**BRIEF**
How many of the lines below include "free"? Give the number and no other words.

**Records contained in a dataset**

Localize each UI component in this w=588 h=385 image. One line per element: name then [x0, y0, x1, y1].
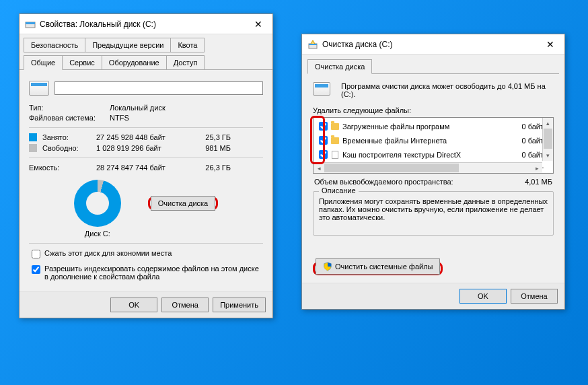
description-text: Приложения могут сохранять временные дан…: [319, 197, 548, 230]
shield-icon: [323, 262, 332, 271]
capacity-label: Емкость:: [29, 164, 96, 172]
used-bytes: 27 245 928 448 байт: [96, 133, 190, 141]
description-title: Описание: [319, 186, 359, 195]
compress-checkbox[interactable]: [32, 250, 40, 258]
compress-label[interactable]: Сжать этот диск для экономии места: [44, 249, 172, 257]
cleanup-content: Программа очистки диска может освободить…: [302, 74, 564, 283]
tab-quota[interactable]: Квота: [170, 38, 205, 53]
cleanup-icon: [307, 39, 318, 50]
drive-label-input[interactable]: [54, 81, 263, 95]
clean-system-files-button[interactable]: Очистить системные файлы: [316, 258, 440, 275]
file-checkbox[interactable]: [319, 122, 328, 131]
index-label[interactable]: Разрешить индексировать содержимое файло…: [44, 265, 263, 281]
drive-icon: [313, 82, 330, 96]
scroll-left-icon[interactable]: ◂: [314, 163, 324, 173]
tab-row-1: Безопасность Предыдущие версии Квота: [20, 34, 272, 53]
vertical-scrollbar[interactable]: ▴ ▾: [542, 118, 553, 161]
free-space-value: 4,01 МБ: [525, 178, 552, 186]
titlebar[interactable]: Очистка диска (C:) ✕: [302, 34, 564, 55]
tab-cleanup[interactable]: Очистка диска: [307, 59, 372, 74]
scroll-up-icon[interactable]: ▴: [543, 118, 553, 129]
type-row: Тип: Локальный диск: [29, 104, 263, 112]
free-bytes: 1 028 919 296 байт: [96, 144, 190, 152]
clean-system-files-label: Очистить системные файлы: [335, 262, 433, 271]
delete-files-label: Удалить следующие файлы:: [313, 106, 554, 114]
titlebar[interactable]: Свойства: Локальный диск (C:) ✕: [20, 14, 272, 34]
file-name: Временные файлы Интернета: [342, 137, 513, 145]
window-title: Свойства: Локальный диск (C:): [40, 20, 250, 29]
used-label: Занято:: [42, 133, 96, 141]
tab-previous-versions[interactable]: Предыдущие версии: [85, 38, 171, 53]
properties-content: Тип: Локальный диск Файловая система: NT…: [20, 70, 272, 291]
file-name: Загруженные файлы программ: [342, 123, 513, 131]
scroll-right-icon[interactable]: ▸: [531, 163, 542, 173]
tab-row-2: Общие Сервис Оборудование Доступ: [20, 52, 272, 70]
tab-security[interactable]: Безопасность: [24, 38, 85, 53]
separator: [29, 158, 263, 158]
capacity-bytes: 28 274 847 744 байт: [96, 164, 190, 172]
free-gb: 981 МБ: [190, 144, 231, 152]
dialog-buttons: OK Отмена Применить: [20, 291, 272, 318]
separator: [29, 243, 263, 244]
cancel-button[interactable]: Отмена: [511, 289, 558, 304]
index-checkbox[interactable]: [32, 265, 40, 274]
free-label: Свободно:: [42, 144, 96, 152]
drive-icon: [25, 19, 36, 30]
drive-large-icon: [29, 81, 49, 96]
ok-button[interactable]: OK: [460, 289, 507, 304]
file-name: Кэш построителя текстуры DirectX: [342, 151, 513, 159]
tab-service[interactable]: Сервис: [62, 55, 102, 70]
capacity-row: Емкость: 28 274 847 744 байт 26,3 ГБ: [29, 164, 263, 172]
filesystem-value: NTFS: [110, 114, 263, 122]
used-swatch: [29, 133, 37, 141]
file-checkbox[interactable]: [319, 150, 328, 159]
cancel-button[interactable]: Отмена: [161, 298, 209, 312]
ok-button[interactable]: OK: [110, 298, 157, 312]
scroll-thumb[interactable]: [544, 129, 552, 149]
close-icon[interactable]: ✕: [542, 36, 559, 53]
filesystem-row: Файловая система: NTFS: [29, 114, 263, 122]
folder-icon: [330, 122, 340, 131]
svg-rect-1: [26, 22, 35, 24]
description-box: Описание Приложения могут сохранять врем…: [313, 191, 554, 236]
used-gb: 25,3 ГБ: [190, 133, 231, 141]
file-row[interactable]: Кэш построителя текстуры DirectX0 байт: [315, 147, 552, 162]
free-swatch: [29, 144, 37, 152]
close-icon[interactable]: ✕: [250, 15, 267, 33]
window-title: Очистка диска (C:): [322, 40, 542, 49]
file-row[interactable]: Загруженные файлы программ0 байт: [315, 119, 552, 133]
dialog-buttons: OK Отмена: [302, 283, 564, 309]
scroll-thumb[interactable]: [324, 164, 459, 172]
file-icon: [330, 150, 340, 160]
info-text: Программа очистки диска может освободить…: [341, 82, 554, 98]
disk-properties-window: Свойства: Локальный диск (C:) ✕ Безопасн…: [19, 13, 273, 318]
filesystem-label: Файловая система:: [29, 114, 110, 122]
separator: [29, 127, 263, 128]
horizontal-scrollbar[interactable]: ◂ ▸: [314, 162, 542, 173]
scroll-down-icon[interactable]: ▾: [543, 150, 553, 161]
used-space-row: Занято: 27 245 928 448 байт 25,3 ГБ: [29, 133, 263, 141]
file-row[interactable]: Временные файлы Интернета0 байт: [315, 133, 552, 147]
tab-sharing[interactable]: Доступ: [166, 55, 205, 70]
type-label: Тип:: [29, 104, 110, 112]
apply-button[interactable]: Применить: [213, 298, 266, 312]
type-value: Локальный диск: [110, 104, 263, 112]
folder-icon: [330, 136, 340, 145]
tab-general[interactable]: Общие: [24, 55, 63, 70]
tab-hardware[interactable]: Оборудование: [102, 55, 167, 70]
usage-pie-chart: [74, 180, 121, 227]
disk-cleanup-window: Очистка диска (C:) ✕ Очистка диска Прогр…: [301, 34, 565, 310]
disk-cleanup-button[interactable]: Очистка диска: [151, 196, 215, 211]
free-space-row: Свободно: 1 028 919 296 байт 981 МБ: [29, 144, 263, 152]
free-space-row: Объем высвобождаемого пространства: 4,01…: [314, 178, 552, 186]
capacity-gb: 26,3 ГБ: [190, 164, 231, 172]
file-checkbox[interactable]: [319, 136, 328, 145]
pie-label: Диск C:: [85, 230, 110, 238]
file-list[interactable]: Загруженные файлы программ0 байтВременны…: [313, 117, 554, 174]
svg-rect-3: [309, 44, 317, 45]
free-space-label: Объем высвобождаемого пространства:: [314, 178, 453, 186]
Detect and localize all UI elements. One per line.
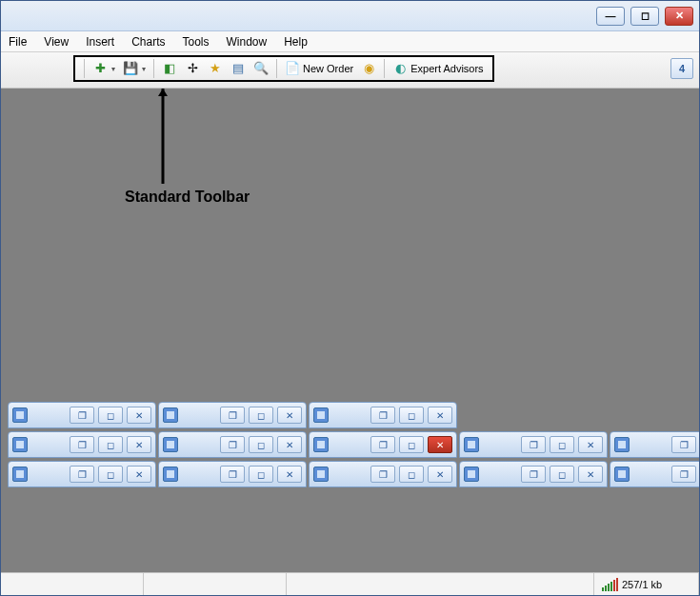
mdi-maximize-button[interactable]: ◻ (249, 436, 273, 453)
titlebar: — ◻ ✕ (1, 1, 699, 31)
mdi-row: ❐◻✕❐◻✕❐◻✕❐◻✕❐◻✕ (8, 461, 699, 487)
chart-window-icon (614, 437, 630, 452)
mdi-restore-button[interactable]: ❐ (370, 407, 395, 424)
mdi-restore-button[interactable]: ❐ (370, 436, 395, 453)
menu-file[interactable]: File (9, 35, 27, 49)
profiles-button[interactable]: 💾 ▾ (120, 58, 149, 79)
status-cell-2 (144, 573, 287, 595)
mdi-close-button[interactable]: ✕ (578, 436, 603, 453)
star-icon: ★ (208, 61, 223, 76)
mdi-restore-button[interactable]: ❐ (220, 466, 245, 483)
mdi-maximize-button[interactable]: ◻ (399, 436, 424, 453)
signal-bars-icon (602, 578, 618, 591)
mdi-child-window[interactable]: ❐◻✕ (309, 461, 457, 487)
svg-line-1 (163, 136, 191, 184)
mdi-restore-button[interactable]: ❐ (220, 407, 245, 424)
mdi-close-button[interactable]: ✕ (127, 436, 151, 453)
toolbar-grip (84, 59, 85, 78)
menu-insert[interactable]: Insert (86, 35, 114, 49)
chart-window-icon (614, 467, 630, 482)
expert-advisors-label: Expert Advisors (410, 63, 483, 74)
mdi-restore-button[interactable]: ❐ (70, 436, 94, 453)
strategy-tester-button[interactable]: 🔍 (250, 58, 271, 79)
new-order-button[interactable]: 📄 New Order (282, 58, 356, 79)
mdi-restore-button[interactable]: ❐ (70, 407, 94, 424)
mdi-restore-button[interactable]: ❐ (220, 436, 245, 453)
expert-advisors-button[interactable]: ◐ Expert Advisors (390, 58, 486, 79)
mdi-child-window[interactable]: ❐◻✕ (459, 461, 608, 487)
alert-icon: ◉ (361, 61, 376, 76)
market-watch-button[interactable]: ◧ (159, 58, 180, 79)
annotation-label: Standard Toolbar (125, 189, 250, 206)
maximize-button[interactable]: ◻ (630, 7, 659, 26)
mdi-maximize-button[interactable]: ◻ (550, 466, 574, 483)
app-window: — ◻ ✕ File View Insert Charts Tools Wind… (0, 0, 700, 596)
crosshair-icon: ✢ (185, 61, 200, 76)
new-order-label: New Order (303, 63, 353, 74)
mdi-restore-button[interactable]: ❐ (671, 436, 696, 453)
mdi-close-button[interactable]: ✕ (127, 407, 151, 424)
mdi-maximize-button[interactable]: ◻ (98, 407, 123, 424)
mdi-child-window[interactable]: ❐◻✕ (309, 402, 457, 428)
list-icon: ▤ (230, 61, 246, 76)
chart-window-icon (313, 437, 329, 452)
menu-charts[interactable]: Charts (131, 35, 165, 49)
menu-tools[interactable]: Tools (183, 35, 210, 49)
chart-window-icon (12, 437, 28, 452)
mdi-child-window[interactable]: ❐◻✕ (309, 431, 457, 458)
meta-quotes-button[interactable]: ◉ (358, 58, 379, 79)
mdi-maximize-button[interactable]: ◻ (98, 436, 123, 453)
menu-window[interactable]: Window (227, 35, 268, 49)
separator (384, 59, 385, 78)
menu-help[interactable]: Help (284, 35, 308, 49)
chevron-down-icon: ▾ (142, 65, 146, 73)
chart-window-icon (163, 437, 178, 452)
mdi-child-window[interactable]: ❐◻✕ (158, 431, 307, 458)
terminal-button[interactable]: ▤ (228, 58, 249, 79)
mdi-child-window[interactable]: ❐◻✕ (610, 461, 699, 487)
mdi-child-window[interactable]: ❐◻✕ (158, 461, 307, 487)
mdi-close-button[interactable]: ✕ (428, 436, 452, 453)
mdi-maximize-button[interactable]: ◻ (399, 407, 424, 424)
tab-count-badge[interactable]: 4 (670, 58, 693, 79)
mdi-maximize-button[interactable]: ◻ (550, 436, 574, 453)
mdi-restore-button[interactable]: ❐ (521, 436, 546, 453)
mdi-child-window[interactable]: ❐◻✕ (8, 431, 156, 458)
mdi-close-button[interactable]: ✕ (277, 407, 302, 424)
mdi-child-window[interactable]: ❐◻✕ (158, 402, 307, 428)
standard-toolbar: ✚ ▾ 💾 ▾ ◧ ✢ ★ ▤ 🔍 📄 New Order ◉ ◐ Expert… (73, 55, 494, 82)
mdi-close-button[interactable]: ✕ (127, 466, 151, 483)
mdi-restore-button[interactable]: ❐ (521, 466, 546, 483)
mdi-restore-button[interactable]: ❐ (671, 466, 696, 483)
menu-view[interactable]: View (44, 35, 69, 49)
svg-marker-2 (158, 89, 168, 96)
mdi-close-button[interactable]: ✕ (578, 466, 603, 483)
mdi-maximize-button[interactable]: ◻ (249, 407, 273, 424)
mdi-close-button[interactable]: ✕ (428, 466, 452, 483)
minimize-button[interactable]: — (596, 7, 625, 26)
mdi-close-button[interactable]: ✕ (277, 436, 302, 453)
new-chart-button[interactable]: ✚ ▾ (90, 58, 118, 79)
mdi-child-window[interactable]: ❐◻✕ (459, 431, 608, 458)
mdi-row: ❐◻✕❐◻✕❐◻✕❐◻✕❐◻✕ (8, 431, 699, 458)
mdi-maximize-button[interactable]: ◻ (98, 466, 123, 483)
chart-window-icon (313, 407, 329, 423)
mdi-maximize-button[interactable]: ◻ (249, 466, 273, 483)
mdi-child-window[interactable]: ❐◻✕ (8, 461, 156, 487)
status-connection[interactable]: 257/1 kb (594, 573, 699, 595)
mdi-close-button[interactable]: ✕ (428, 407, 452, 424)
mdi-child-window[interactable]: ❐◻✕ (610, 431, 699, 458)
mdi-restore-button[interactable]: ❐ (70, 466, 94, 483)
toolbar-row: ✚ ▾ 💾 ▾ ◧ ✢ ★ ▤ 🔍 📄 New Order ◉ ◐ Expert… (1, 52, 699, 89)
close-button[interactable]: ✕ (665, 7, 693, 26)
separator (276, 59, 277, 78)
chart-window-icon (12, 407, 28, 423)
mdi-close-button[interactable]: ✕ (277, 466, 302, 483)
mdi-restore-button[interactable]: ❐ (370, 466, 395, 483)
mdi-child-window[interactable]: ❐◻✕ (8, 402, 156, 428)
navigator-button[interactable]: ✢ (182, 58, 203, 79)
status-cell-1 (1, 573, 144, 595)
mdi-workspace: Standard Toolbar ❐◻✕❐◻✕❐◻✕❐◻✕❐◻✕❐◻✕❐◻✕❐◻… (1, 89, 699, 572)
data-window-button[interactable]: ★ (205, 58, 226, 79)
mdi-maximize-button[interactable]: ◻ (399, 466, 424, 483)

**PROBLEM SOLUTION**
8